WHEREAS, the parties have entered into a Master Custody Agreement dated as
of February 16, 1996;
WHEREAS, the parties desire to provide for the electronic transmission of
instructions from each Fund to the Custodian, as and to the extent permitted by
the Master Custody Agreement; and
WHEREAS, the Board of Directors, Trustees or Managing General Partners, as
applicable, of each Investment Company have previously authorized each
Investment Company to enter into the Master Custody Agreement;
NOW, THEREFORE, in consideration for the mutual promises set forth, the parties
agree as follows:
A. Except as otherwise provided herein, all terms shall have the same meaning as
in the Master Custody Agreement.
B. The term "Certificate" shall mean any Proper Instruction by a Fund to the
Custodian communicated by the Terminal Link.
C . The term "Officer" shall mean an Authorized Person as defined in section 5
of the Master Custody Agreement.
D. The term "Terminal Link" shall mean an electronic data transmission link
between a Fund, Franklin Templeton Investor Services, Inc. acting as agent for
the Fund ("FTISI"), and the Custodian requiring in connection with each use of
the Terminal Link by or on behalf of the Fund use of an authorization code
provided by the Custodian and at least two access codes established by the Fund.
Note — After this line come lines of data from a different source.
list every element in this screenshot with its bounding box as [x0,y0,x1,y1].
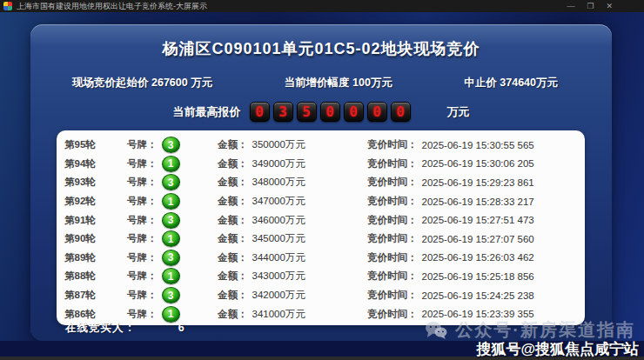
online-bidders-value: 6 [178,322,185,334]
wechat-icon [425,321,447,340]
sohu-watermark: 搜狐号@搜狐焦点咸宁站 [476,339,639,359]
increment: 当前增价幅度 100万元 [285,76,392,90]
online-bidders-label: 在线竞买人 : [65,322,132,334]
time-label: 竞价时间： [367,138,418,151]
time-value: 2025-06-19 15:28:33 217 [422,197,534,207]
time-value: 2025-06-19 15:25:18 856 [422,271,534,282]
stop-price-label: 中止价 [464,77,497,89]
time-value: 2025-06-19 15:27:51 473 [422,215,534,225]
table-row: 第88轮 号牌： 1 金额： 343000万元 竞价时间： 2025-06-19… [57,267,585,286]
bid-digit: 0 [391,102,411,122]
amount-label: 金额： [218,308,248,321]
auction-panel: 杨浦区C090101单元01C5-02地块现场竞价 现场竞价起始价 267600… [30,24,612,341]
paddle-cell: 号牌： 3 [127,212,218,229]
stop-price: 中止价 374640万元 [464,76,558,90]
paddle-badge: 1 [162,306,180,323]
amount-cell: 金额： 345000万元 [218,232,367,245]
time-label: 竞价时间： [367,289,418,302]
round-label: 第86轮 [64,308,127,321]
amount-cell: 金额： 344000万元 [218,251,367,264]
minimize-button[interactable]: — [567,0,574,12]
paddle-badge: 1 [162,230,180,247]
paddle-badge: 3 [162,212,180,229]
highest-bid-unit: 万元 [447,104,470,120]
start-price-label: 现场竞价起始价 [72,77,149,89]
online-bidders: 在线竞买人 : 6 [65,321,185,336]
paddle-cell: 号牌： 1 [127,193,218,210]
highest-bid-digits: 0 3 5 0 0 0 0 [250,102,411,122]
paddle-label: 号牌： [127,214,158,227]
paddle-label: 号牌： [127,308,158,321]
amount-label: 金额： [218,176,248,189]
time-label: 竞价时间： [367,270,418,283]
amount-value: 350000万元 [252,138,305,151]
paddle-badge: 1 [162,268,180,284]
amount-label: 金额： [218,251,248,264]
time-value: 2025-06-19 15:26:03 462 [422,252,534,263]
paddle-cell: 号牌： 3 [127,250,218,266]
amount-value: 348000万元 [252,176,305,189]
amount-label: 金额： [218,232,248,245]
amount-cell: 金额： 342000万元 [218,289,367,302]
round-label: 第89轮 [64,251,127,264]
time-label: 竞价时间： [367,214,418,227]
amount-label: 金额： [218,214,248,227]
app-icon [3,2,12,10]
paddle-cell: 号牌： 1 [127,230,218,247]
paddle-cell: 号牌： 3 [127,287,218,303]
bid-digit: 0 [320,102,340,122]
amount-label: 金额： [218,289,248,302]
table-row: 第94轮 号牌： 1 金额： 349000万元 竞价时间： 2025-06-19… [57,155,585,174]
close-button[interactable]: ✕ [606,0,613,12]
amount-cell: 金额： 347000万元 [218,195,367,208]
time-label: 竞价时间： [367,232,418,245]
paddle-badge: 1 [162,156,180,172]
table-row: 第93轮 号牌： 3 金额： 348000万元 竞价时间： 2025-06-19… [57,173,585,192]
time-cell: 竞价时间： 2025-06-19 15:25:18 856 [367,270,585,283]
amount-label: 金额： [218,195,248,208]
window-titlebar: 上海市国有建设用地使用权出让电子竞价系统-大屏展示 — ❐ ✕ [0,0,644,12]
bid-table: 第95轮 号牌： 3 金额： 350000万元 竞价时间： 2025-06-19… [57,130,585,325]
time-label: 竞价时间： [367,251,418,264]
time-cell: 竞价时间： 2025-06-19 15:30:55 565 [367,138,585,151]
time-cell: 竞价时间： 2025-06-19 15:29:23 861 [367,176,585,189]
amount-value: 341000万元 [252,308,305,321]
round-label: 第94轮 [64,157,127,170]
stop-price-value: 374640万元 [500,77,558,89]
round-label: 第91轮 [64,214,127,227]
amount-label: 金额： [218,270,248,283]
round-label: 第95轮 [64,138,127,151]
time-value: 2025-06-19 15:27:07 560 [422,234,534,244]
time-label: 竞价时间： [367,157,418,170]
time-cell: 竞价时间： 2025-06-19 15:28:33 217 [367,195,585,208]
start-price: 现场竞价起始价 267600 万元 [72,76,212,90]
amount-cell: 金额： 343000万元 [218,270,367,283]
round-label: 第87轮 [64,289,127,302]
time-value: 2025-06-19 15:24:25 238 [422,290,534,301]
amount-cell: 金额： 349000万元 [218,157,367,170]
amount-label: 金额： [218,138,248,151]
paddle-badge: 3 [162,287,180,303]
paddle-badge: 3 [162,250,180,266]
start-price-value: 267600 万元 [151,77,212,89]
maximize-button[interactable]: ❐ [587,0,594,12]
wechat-watermark: 公众号·新房渠道指南 [425,318,635,342]
table-row: 第87轮 号牌： 3 金额： 342000万元 竞价时间： 2025-06-19… [57,286,585,305]
table-row: 第91轮 号牌： 3 金额： 346000万元 竞价时间： 2025-06-19… [57,210,585,230]
time-value: 2025-06-19 15:29:23 861 [422,177,534,188]
highest-bid-label: 当前最高报价 [173,104,241,120]
paddle-label: 号牌： [127,289,158,302]
amount-cell: 金额： 341000万元 [218,308,367,321]
bid-digit: 5 [297,102,317,122]
window-title: 上海市国有建设用地使用权出让电子竞价系统-大屏展示 [17,0,207,12]
bid-digit: 0 [344,102,364,122]
time-label: 竞价时间： [367,195,418,208]
paddle-cell: 号牌： 1 [127,268,218,284]
auction-title: 杨浦区C090101单元01C5-02地块现场竞价 [30,38,612,59]
amount-cell: 金额： 346000万元 [218,214,367,227]
time-cell: 竞价时间： 2025-06-19 15:27:07 560 [367,232,585,245]
amount-value: 342000万元 [252,289,305,302]
round-label: 第93轮 [64,176,127,189]
amount-value: 345000万元 [252,232,305,245]
paddle-label: 号牌： [127,270,158,283]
Each Fund represents that FTISI will maintain a transmission line to the
Custodian and has been selected by the Fund to receive electronic data
transmissions from the Custodian or the Fund and forward the same to the Fund or
the Custodian, respectively.
E. Terminal Link
1. The Terminal Link shall be utilized by a Fund only for the purpose of the
Fund providing Certificates to the Custodian with respect to transactions
involving Securities or for the transfer of money to be applied to the payment
of dividends, distributions or redemptions of Fund Shares, and shall be utilized
by the Custodian only for the purpose of providing notices to the Fund. Such use
shall commence only after a Fund shall have established access codes and
safekeeping procedures to safeguard and protect the confidentiality and
availability of such access codes, and shall have reviewed the safekeeping
procedures established by FTISI to assure that transmissions inputted by the
Fund, and only such transmissions, are forwarded by FTISI to the Custodian
without any alteration or omission. Each use of the Terminal Link by a Fund
shall constitute a representation and warranty that the Terminal Link is being
used only for the purposes permitted hereby, that at least two Officers have
each utilized an access code, that such safekeeping procedures have been
established by the Fund, that FTISI has safekeeping procedures reviewed by the
Fund to assure that all transmissions inputted by the Fund, and only such
transmissions, are forwarded by FTISI to the Custodian without any alteration or
omission by FTISI, and that such use does not, to the Fund's knowledge,
contravene the Investment Company Act of 1940, as amended, or the rules or
regulations thereunder.
2. Each Fund shall obtain and maintain at its own cost and expense all equipment
and services, including, but not limited to communications services, necessary
for it to utilize the Terminal Link, and the Custodian shall not be responsible
for the reliability or availability of any such equipment or services.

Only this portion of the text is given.